Hockey

NCAA Adopts Five‑Year Eligibility Model Amid Legal Challenge

The new rule grants college athletes five years to play five seasons, sparking debate across sports and a lawsuit from basketball players.

The NCAA announced this week that it has approved a five‑in‑five eligibility framework, a structure that gives student‑athletes a five‑year window to complete up to five seasons of competition in their sport.

The idea first took shape in hockey, where the timing of a player’s move from junior leagues to college creates a unique eligibility timeline that differs from most other sports.

Those differences sparked early opposition, with hockey officials warning that the model would be difficult to replicate outside of their own player‑development pipeline.

A contested compromise

A coalition that included the NHL, the US Hockey League, Hockey Canada, the NCAA and the NHL Players’ Association worked together to craft a version of the rule that could be adapted by other sports while preserving flexibility for each organization.
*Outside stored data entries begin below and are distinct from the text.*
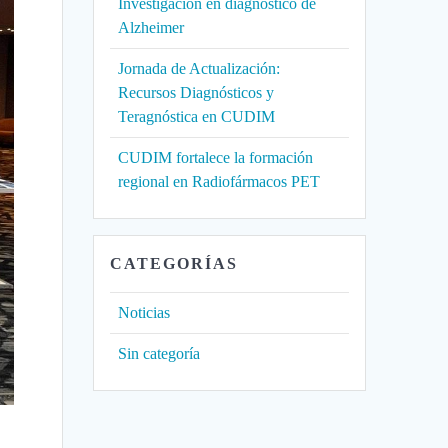
Investigación en diagnóstico de
Alzheimer
Jornada de Actualización:
Recursos Diagnósticos y
Teragnóstica en CUDIM
CUDIM fortalece la formación
regional en Radiofármacos PET
CATEGORÍAS
Noticias
Sin categoría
Under the agreement, each governing body retains the ability to set its own thresholds for when eligibility begins, allowing institutions to determine the most appropriate path for current and incoming athletes.

The first legal challenge came from men’s basketball players of the class of 2022, who argued that the new policy unjustly stripped them of a fifth year of eligibility they had been counting on.

A federal judge denied a request for a temporary restraining order and scheduled a hearing later this month to consider the broader merits of the case.

The NCAA has said the rule will not be applied retroactively, a move designed to avoid disrupting rosters that have already been built around scholarship limits and scholarship commitments.